§ Assigned task:
Transcribe exactly the line containing "transportation budget to fund new" and every line after it, through the end of the records below.

§ Collected data entries:
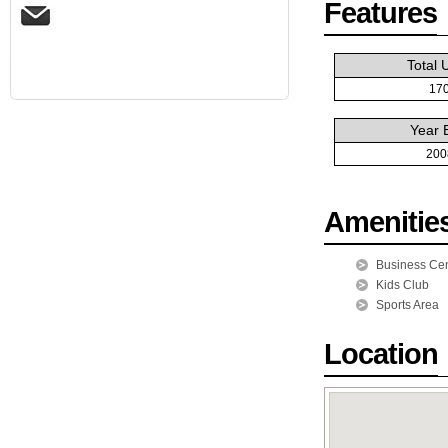
Features
Total 
17
Year B
200
Amenitie
Business Cen
Kids Club
Sports Area
Location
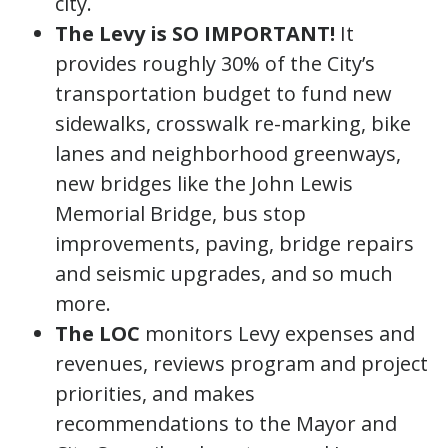
city.
The Levy is SO IMPORTANT!
It
provides roughly 30% of the City’s
transportation budget to fund new
sidewalks, crosswalk re-marking, bike
lanes and neighborhood greenways,
new bridges like the John Lewis
Memorial Bridge, bus stop
improvements, paving, bridge repairs
and seismic upgrades, and so much
more.
The LOC
monitors Levy expenses and
revenues, reviews program and project
priorities, and makes
recommendations to the Mayor and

§ Problem solution:
transportation budget to fund new
sidewalks, crosswalk re-marking, bike
lanes and neighborhood greenways,
new bridges like the John Lewis
Memorial Bridge, bus stop
improvements, paving, bridge repairs
and seismic upgrades, and so much
more.
The LOC
monitors Levy expenses and
revenues, reviews program and project
priorities, and makes
recommendations to the Mayor and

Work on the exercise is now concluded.